Beech House: 1982
Eyes open automatically. 2:30 in the morning.
That tongue; that pink…wavy…elongated tongue.
At any moment, as I pushed my head deeper into the hood blanket, I knew that tongue would creep its way between the sliver of the open curtain that hung steadily over the living room window. To everyone else, the patterned providers of security guaranteed privacy from the outside world. But at night…when everybody finally gave in to the darkness outside and after the deafening silence of rebirth had settled in, that pink, wavy, elongated tongue would eventually reveal the man behind it.
It all began one evening when mom yelled across the room “Es satanas!” as she feverishly crocheted yet another completed square onto the growing quilt.
“What are you doing?”, my brother complained after I snapped his concentration from what was playing out on television.
“I’m trying to keep the porch light out” I grumbled, “it keeps shining in my eyes; I can’t sleep.”
Mom continued her rant, “Mira que fueo el Diablo!” as she knitted together her words of fear and spread them throughout the room.
The truth was, I had seen the devil that night. He had long platform boots that resembled a dragon straight out of hell.
That night, and every other night after, no matter how hard I tried, a sliver from the curtain would eventually find its way back to the default position. A long, thinly shaped triangle would slip in and out of sight and allow the porch light in. The anxiety and fear of what was behind those draped vertical folds only heightened after I had gone to bed and a wayward draft would create a succession of waves that set the stage for what I fought so hard to avoid.
Sometimes, in the height of summer, the linen fabric shades would appear as overgrown tendrils of murky moss that quietly held the heavy, recycled air emitted from the swamp cooler.
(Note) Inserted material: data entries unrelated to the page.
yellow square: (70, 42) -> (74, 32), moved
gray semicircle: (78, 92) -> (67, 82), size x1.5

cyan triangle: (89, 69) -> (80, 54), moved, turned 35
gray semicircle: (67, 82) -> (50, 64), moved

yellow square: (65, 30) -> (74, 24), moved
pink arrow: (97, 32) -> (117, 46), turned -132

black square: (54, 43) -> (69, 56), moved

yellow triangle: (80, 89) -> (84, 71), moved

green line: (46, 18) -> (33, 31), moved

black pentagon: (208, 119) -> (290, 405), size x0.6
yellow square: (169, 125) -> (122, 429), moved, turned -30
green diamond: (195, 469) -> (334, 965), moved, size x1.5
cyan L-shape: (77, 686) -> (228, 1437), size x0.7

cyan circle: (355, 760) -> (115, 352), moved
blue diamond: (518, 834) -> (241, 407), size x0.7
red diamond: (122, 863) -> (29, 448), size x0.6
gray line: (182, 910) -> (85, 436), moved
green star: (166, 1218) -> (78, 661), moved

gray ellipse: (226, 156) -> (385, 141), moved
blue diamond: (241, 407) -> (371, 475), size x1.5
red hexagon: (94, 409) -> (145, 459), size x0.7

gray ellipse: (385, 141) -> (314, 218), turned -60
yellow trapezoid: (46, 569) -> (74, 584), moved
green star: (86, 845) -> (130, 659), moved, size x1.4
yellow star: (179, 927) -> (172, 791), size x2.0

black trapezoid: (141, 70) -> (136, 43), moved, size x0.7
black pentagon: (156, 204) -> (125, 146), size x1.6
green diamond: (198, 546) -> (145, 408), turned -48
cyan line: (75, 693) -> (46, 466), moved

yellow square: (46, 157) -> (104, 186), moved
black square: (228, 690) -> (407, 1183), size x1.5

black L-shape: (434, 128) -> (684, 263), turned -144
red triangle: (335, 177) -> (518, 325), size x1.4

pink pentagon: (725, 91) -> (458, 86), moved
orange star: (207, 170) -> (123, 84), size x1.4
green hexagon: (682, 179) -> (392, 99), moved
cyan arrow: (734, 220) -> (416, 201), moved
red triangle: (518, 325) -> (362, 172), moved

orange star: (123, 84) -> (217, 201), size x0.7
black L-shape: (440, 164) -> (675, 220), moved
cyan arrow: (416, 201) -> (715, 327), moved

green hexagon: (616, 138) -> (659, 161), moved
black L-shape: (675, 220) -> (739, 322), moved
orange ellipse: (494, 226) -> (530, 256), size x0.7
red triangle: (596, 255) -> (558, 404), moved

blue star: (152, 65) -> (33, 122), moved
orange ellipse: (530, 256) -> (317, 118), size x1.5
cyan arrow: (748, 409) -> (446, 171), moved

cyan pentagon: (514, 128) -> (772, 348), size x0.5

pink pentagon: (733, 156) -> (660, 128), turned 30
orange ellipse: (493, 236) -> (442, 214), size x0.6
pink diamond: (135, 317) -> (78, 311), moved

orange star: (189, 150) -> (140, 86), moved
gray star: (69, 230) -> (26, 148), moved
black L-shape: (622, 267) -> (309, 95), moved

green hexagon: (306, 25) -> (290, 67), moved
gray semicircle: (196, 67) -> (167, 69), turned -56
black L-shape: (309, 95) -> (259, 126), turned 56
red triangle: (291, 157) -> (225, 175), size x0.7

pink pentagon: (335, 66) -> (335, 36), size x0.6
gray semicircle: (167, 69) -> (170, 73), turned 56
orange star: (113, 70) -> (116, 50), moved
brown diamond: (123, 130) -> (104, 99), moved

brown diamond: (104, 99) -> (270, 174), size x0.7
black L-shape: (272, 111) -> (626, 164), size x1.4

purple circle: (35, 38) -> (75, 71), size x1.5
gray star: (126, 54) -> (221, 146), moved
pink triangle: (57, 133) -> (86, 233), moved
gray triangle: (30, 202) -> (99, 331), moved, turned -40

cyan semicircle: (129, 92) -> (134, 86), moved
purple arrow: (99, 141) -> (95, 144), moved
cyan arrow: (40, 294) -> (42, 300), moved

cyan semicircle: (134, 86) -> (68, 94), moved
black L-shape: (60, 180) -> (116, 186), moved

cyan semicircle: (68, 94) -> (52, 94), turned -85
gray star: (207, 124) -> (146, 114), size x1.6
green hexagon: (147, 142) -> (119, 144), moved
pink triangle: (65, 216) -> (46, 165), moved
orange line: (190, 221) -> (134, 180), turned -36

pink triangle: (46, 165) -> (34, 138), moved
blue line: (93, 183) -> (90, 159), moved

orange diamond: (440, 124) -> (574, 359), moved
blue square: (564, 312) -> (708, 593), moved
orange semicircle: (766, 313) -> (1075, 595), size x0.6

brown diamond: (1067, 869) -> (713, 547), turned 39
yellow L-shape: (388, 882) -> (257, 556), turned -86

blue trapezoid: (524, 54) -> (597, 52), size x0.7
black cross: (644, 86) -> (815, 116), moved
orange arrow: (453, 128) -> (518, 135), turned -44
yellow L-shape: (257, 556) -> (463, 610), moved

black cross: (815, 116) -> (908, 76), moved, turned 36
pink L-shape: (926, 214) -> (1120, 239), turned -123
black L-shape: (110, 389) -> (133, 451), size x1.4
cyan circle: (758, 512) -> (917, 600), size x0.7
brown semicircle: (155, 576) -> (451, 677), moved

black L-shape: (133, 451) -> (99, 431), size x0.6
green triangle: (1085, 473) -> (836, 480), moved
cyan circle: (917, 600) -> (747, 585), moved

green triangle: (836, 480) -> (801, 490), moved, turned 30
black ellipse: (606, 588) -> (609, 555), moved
As the dank smell of mold rose from the ground like dry ice. No matter what the season, as the night wore on and the tension built, the late night concert was sure to begin.
At any moment those tendrils would open up and reveal an active world of ongoing performances that ranged from slick 80s hair bands to dark shadows conspiring to find a way into the safety of my bed. My imagination (my runaway imagination) had already joined the shower of beaming light the moment I woke up.
I was nine years old, it was 2:30 in the morning and I was trying my hardest to avoid Gene Simmons’ signature tongue waiting for me on the other side of the window.